Il ragionamento a questo punto è semplice: l’energia di origine nucleare è la migliore per costituire una base solida, perché per sua natura deve funzionare 24 ore su 24, 7 giorni su 7, le interruzioni di servizio per manutenzione sono programmate con mesi d’anticipo. Nel sistema elettrico italiano, paradossalmente, accade proprio questo, una parte della nostra produzione di base è garantita dell’energia nucleare, ovviamente di importazione. Allora si dice: perché non produrcela da soli, vincendo la riluttanza delle popolazioni ad accogliere tali impianti sul territorio. Aggiungo però che saremmo comunque dipendenti dall’estero per il servizi di produzione e di riciclo del combustibile e, almeno parzialmente, per la progettazione e il know-how gestionale, dal momento che manchiamo di esperienza diretta da quasi quattro decenni.
(S) C’è un altro modo di risolvere il problema dell’energia di base?
(C) Certo!
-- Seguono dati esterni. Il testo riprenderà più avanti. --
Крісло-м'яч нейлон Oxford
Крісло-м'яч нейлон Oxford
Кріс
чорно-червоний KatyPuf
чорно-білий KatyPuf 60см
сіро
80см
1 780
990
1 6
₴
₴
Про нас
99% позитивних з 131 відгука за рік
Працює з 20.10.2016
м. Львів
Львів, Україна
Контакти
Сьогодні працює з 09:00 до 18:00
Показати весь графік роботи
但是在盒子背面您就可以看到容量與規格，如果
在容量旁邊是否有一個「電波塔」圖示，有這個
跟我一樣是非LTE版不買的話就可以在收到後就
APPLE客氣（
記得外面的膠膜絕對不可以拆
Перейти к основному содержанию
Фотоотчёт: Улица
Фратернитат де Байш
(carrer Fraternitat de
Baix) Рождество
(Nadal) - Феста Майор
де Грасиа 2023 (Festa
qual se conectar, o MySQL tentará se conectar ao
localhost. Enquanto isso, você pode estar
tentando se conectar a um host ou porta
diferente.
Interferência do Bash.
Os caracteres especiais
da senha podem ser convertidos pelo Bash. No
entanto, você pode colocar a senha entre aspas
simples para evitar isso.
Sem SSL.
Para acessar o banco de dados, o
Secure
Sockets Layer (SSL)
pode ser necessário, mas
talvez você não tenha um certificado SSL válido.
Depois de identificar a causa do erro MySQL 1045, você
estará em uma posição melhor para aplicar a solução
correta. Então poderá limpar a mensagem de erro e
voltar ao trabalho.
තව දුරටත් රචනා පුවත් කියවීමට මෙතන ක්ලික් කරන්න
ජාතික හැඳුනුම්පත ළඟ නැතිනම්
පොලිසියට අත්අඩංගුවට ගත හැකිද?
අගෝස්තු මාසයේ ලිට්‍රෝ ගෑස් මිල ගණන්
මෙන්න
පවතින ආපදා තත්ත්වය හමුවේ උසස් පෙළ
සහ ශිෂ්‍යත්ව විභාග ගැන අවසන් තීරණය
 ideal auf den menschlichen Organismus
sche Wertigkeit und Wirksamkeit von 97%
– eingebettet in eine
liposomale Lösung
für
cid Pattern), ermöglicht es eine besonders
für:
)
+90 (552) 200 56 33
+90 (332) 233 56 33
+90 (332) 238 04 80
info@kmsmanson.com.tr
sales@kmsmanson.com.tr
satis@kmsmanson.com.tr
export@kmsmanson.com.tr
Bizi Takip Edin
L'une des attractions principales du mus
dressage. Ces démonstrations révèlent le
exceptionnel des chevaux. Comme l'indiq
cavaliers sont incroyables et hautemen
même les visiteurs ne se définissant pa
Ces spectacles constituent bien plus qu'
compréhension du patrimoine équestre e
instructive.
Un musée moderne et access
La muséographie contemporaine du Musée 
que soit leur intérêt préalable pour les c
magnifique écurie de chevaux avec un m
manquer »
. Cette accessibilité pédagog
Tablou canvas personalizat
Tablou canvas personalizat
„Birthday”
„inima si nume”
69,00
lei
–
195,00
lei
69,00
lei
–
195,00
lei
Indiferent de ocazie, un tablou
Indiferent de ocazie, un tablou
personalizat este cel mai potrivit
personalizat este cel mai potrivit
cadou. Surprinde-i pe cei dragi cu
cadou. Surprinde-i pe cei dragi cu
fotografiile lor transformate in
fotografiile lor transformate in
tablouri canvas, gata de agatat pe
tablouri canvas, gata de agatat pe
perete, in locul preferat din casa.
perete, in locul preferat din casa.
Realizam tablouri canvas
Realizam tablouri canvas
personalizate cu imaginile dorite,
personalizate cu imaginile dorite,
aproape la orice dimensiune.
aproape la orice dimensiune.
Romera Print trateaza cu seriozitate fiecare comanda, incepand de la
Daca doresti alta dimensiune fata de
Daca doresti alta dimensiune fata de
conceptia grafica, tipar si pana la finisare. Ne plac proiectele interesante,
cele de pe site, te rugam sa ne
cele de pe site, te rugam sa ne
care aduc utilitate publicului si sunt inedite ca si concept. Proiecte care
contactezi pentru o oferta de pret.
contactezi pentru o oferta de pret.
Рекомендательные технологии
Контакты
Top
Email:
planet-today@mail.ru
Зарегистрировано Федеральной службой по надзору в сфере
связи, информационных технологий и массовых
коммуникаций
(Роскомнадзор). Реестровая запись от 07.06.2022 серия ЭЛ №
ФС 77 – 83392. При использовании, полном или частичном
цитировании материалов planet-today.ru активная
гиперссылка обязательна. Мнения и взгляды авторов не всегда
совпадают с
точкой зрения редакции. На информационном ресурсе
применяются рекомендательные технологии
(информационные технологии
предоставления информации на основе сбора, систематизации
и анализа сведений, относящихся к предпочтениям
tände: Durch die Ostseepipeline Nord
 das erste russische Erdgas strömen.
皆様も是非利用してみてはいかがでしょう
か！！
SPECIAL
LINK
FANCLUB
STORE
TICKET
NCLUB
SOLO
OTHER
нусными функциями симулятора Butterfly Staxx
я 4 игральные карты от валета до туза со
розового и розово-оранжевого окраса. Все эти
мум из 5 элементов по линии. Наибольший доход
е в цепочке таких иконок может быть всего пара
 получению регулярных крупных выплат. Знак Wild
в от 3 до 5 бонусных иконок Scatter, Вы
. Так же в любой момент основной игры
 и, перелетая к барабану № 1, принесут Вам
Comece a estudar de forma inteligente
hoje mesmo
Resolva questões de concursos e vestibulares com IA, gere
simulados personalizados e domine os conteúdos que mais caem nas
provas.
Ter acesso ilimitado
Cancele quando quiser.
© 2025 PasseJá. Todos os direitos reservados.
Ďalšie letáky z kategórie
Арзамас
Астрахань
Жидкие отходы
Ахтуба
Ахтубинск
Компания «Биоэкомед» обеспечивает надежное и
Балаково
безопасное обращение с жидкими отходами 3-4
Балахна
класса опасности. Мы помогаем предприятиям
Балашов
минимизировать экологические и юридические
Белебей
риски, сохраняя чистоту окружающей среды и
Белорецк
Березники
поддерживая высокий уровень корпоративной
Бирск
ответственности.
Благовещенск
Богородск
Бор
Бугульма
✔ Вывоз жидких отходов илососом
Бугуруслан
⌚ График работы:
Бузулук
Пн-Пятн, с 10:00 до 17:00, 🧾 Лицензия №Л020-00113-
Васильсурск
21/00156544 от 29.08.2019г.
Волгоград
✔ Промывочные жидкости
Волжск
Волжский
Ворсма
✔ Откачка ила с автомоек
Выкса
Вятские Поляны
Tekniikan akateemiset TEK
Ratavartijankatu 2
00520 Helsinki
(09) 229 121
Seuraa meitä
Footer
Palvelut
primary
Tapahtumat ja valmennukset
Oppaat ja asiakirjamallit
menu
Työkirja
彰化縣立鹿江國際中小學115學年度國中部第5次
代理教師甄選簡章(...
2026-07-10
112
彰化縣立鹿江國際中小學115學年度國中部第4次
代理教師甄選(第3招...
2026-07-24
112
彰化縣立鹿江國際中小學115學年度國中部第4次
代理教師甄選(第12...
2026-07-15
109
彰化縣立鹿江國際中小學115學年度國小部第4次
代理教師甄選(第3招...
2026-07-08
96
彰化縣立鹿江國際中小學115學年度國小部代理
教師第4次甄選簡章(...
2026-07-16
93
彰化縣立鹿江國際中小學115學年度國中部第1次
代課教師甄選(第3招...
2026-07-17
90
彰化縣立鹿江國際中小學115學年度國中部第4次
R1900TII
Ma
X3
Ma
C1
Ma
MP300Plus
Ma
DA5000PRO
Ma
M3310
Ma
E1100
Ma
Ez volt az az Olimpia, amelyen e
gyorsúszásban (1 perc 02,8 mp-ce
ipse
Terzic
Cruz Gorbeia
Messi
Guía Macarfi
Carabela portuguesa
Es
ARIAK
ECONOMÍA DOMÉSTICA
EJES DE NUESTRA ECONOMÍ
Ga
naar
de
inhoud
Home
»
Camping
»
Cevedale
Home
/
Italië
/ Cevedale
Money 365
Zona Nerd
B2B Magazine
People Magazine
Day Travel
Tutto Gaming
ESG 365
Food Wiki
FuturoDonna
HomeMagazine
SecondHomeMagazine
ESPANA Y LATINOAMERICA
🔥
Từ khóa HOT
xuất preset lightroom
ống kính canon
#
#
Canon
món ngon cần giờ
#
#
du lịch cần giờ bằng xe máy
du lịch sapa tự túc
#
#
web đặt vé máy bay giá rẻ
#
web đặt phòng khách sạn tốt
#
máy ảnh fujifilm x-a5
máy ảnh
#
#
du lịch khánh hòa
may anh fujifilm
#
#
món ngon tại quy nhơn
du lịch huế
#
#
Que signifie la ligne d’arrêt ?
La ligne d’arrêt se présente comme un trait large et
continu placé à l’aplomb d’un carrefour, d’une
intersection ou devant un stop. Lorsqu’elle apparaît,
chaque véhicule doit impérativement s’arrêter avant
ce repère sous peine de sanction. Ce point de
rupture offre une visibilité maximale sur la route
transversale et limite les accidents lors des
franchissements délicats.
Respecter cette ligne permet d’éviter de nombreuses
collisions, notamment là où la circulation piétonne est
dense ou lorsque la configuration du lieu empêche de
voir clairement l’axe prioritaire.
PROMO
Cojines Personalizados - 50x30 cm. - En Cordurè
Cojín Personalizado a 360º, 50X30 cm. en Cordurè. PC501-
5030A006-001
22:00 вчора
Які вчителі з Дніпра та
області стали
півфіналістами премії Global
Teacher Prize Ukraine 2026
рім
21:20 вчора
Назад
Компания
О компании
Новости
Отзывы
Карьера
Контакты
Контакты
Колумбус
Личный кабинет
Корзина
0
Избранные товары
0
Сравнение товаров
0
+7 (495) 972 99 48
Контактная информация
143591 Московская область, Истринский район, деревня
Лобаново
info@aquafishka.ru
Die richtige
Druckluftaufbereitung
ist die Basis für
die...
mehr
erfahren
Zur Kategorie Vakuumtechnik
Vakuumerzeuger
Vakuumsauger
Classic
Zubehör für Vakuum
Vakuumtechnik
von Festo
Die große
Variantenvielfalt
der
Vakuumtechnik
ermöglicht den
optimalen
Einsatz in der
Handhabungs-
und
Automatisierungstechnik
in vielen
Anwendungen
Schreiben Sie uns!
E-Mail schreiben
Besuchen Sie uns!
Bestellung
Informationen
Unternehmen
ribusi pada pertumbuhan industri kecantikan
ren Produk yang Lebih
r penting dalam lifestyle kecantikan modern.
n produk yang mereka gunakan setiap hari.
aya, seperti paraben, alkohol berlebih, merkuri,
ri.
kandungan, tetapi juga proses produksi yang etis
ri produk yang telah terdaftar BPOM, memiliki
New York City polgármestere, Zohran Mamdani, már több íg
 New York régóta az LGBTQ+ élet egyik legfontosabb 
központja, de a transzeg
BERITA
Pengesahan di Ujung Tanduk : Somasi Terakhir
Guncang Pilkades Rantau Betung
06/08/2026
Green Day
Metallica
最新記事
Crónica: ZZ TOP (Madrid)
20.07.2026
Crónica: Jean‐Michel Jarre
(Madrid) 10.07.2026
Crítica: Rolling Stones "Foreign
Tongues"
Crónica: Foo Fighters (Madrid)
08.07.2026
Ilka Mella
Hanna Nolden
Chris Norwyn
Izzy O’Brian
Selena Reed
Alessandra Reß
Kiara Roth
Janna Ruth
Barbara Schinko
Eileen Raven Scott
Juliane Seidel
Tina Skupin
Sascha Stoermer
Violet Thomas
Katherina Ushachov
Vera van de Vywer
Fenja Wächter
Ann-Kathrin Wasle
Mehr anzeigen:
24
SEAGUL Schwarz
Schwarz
Sono o non sono un apologeta paradossale? Il carbone, a costo di scandalizzare. Nel 2024 la Cina ha iniziato a costruire centrali a carbone per 95 gigawatt di potenza, quanto l’attuale disponibilità di energia da carbone di tutta l’Europa e, paragone irriverente, quanto duecentoquaranta (sì 240!) delle famose nuove centrali nucleari di media taglia di cui si parla. Se non vogliamo contestare (e lo potremmo) l’attribuzione del cambiamento climatico alla sola CO2, dobbiamo dedicarci al compito non particolarmente costoso di raccogliere e immagazzinare la CO2, relativamente semplice se effettuato alla fonte di produzione.
(O) Capisco il vostro realismo, ma non tarpiamo le ali alla ricerca, nei tre campi che un eccesso di attenzione ai costi di produzione attuali farebbe trascurare: appunto le rinnovabili, il nucleare di nuova generazione, soprattutto la ricerca sulla fusione, i cui progressi ci fanno credere che sarà l’energia del futuro, anche se non così prossimo da poter trascurare tutto il resto.